LN: Why should Pennsylvanians vote for you?

Khalil: I’m a mom of a dyslexic adult son, an attorney, a Borough Councilor, an activist, daughter of immigrants, a breast cancer survivor, an employee and small business owner. My life experiences are the experiences of Pennsylvanians. I have seen jobs eliminated to outsourcing, I have worked without health insurance and I worked sick because I did not have sick time or vacation time. I paid childcare when my son was a child. I’ve been unemployed. My family (I am one of 6 children) had a small business that would have had to close if a pandemic hit when I was growing up. As a Borough Councilor I hold meetings with my constituents regardless of party to solve issues important to our community.  I have gone door to door as a volunteer for President Obama and Biden, Senator Bernie Sanders, various PA candidates and for myself as a US Senate candidate. I have heard stories of suffering, hopelessness, perseverance and gratitude. I pledge to work with ALL Pennsylvanians to solve with them the issues that keep them up at night. I want to thank the people of Pennsylvania for welcoming me into their homes and lives. It has been a pleasure and honor.

Conor Lamb (D)

No response

David McCormick (R)

No response

Mehmet Oz (R)

No response

Carla Sands (R)

Age: 61

County or residence: Cumberland County
Family/pets: In 1999, I married the love of my life, Fred Sands, who passed in 2015. I am blessed with a truly wonderful daughter named Alexandra.

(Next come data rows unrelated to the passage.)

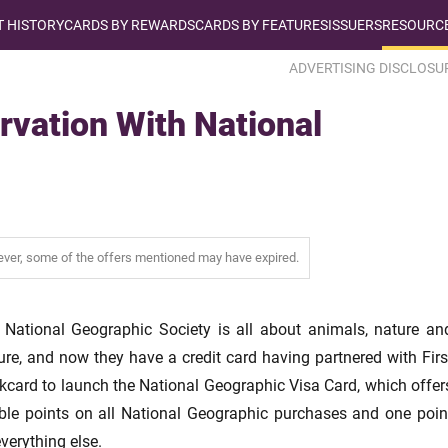
T HISTORY
CARDS BY REWARDS
CARDS BY FEATURES
ISSUERS
RESOURCE
ADVERTISING DISCLOSU
rvation With National
wever, some of the offers mentioned may have expired.
 National Geographic Society is all about animals, nature an
ure, and now they have a credit card having partnered with Firs
kcard to launch the National Geographic Visa Card, which offer
ble points on all National Geographic purchases and one poin
verything else.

LN: What experience do you have that makes you a good candidate for Senator?
Sands:
I was appointed to President Trump’s Economic Advisory Council, after which I served as our nation’s Ambassador to Denmark, Greenland, and the Faroe Islands. During this time, I worked to advance America First policies that would unleash prosperity at home while countering hostile powers overseas (namely, Russia and China).

LN: What do you believe are the top 2 issues facing Pennsylvanians that you will address, if elected?
Sands: We must end our reliance on foreign oil, return to energy dominance and get inflation under control.


LN: Lots of candidates make promises of what they believe they will do, but what is your plan to actually accomplish what you say you will do?
Sands: I will vote and advocate to unshackle America’s wealth of natural resources, including clean coal and natural gas. In addition, I will vote to curb the runaway federal spending that is fueling inflation and hurting our families and seniors.

LN: Our country is full of negativity and division. What will you do to bring Pennsylvanians together?
Sands:
Pennsylvanians can rest assured that I will steadfastly oppose Critical Race Theory and similar efforts of woke elitists who seek only to divide us. As the great Ronald Reagan warned us back in 1992: ‘We can no longer judge each other on the basis of what we are, but must, instead, start finding out who we are. In America, our origins matter less than our destinations — and that is what democracy is all about.


LN: Why should Pennsylvanians vote for you?
Sands: I will always represent Pennsylvania values and fight to put the constitutional rights and economic interests of Pennsylvanians first.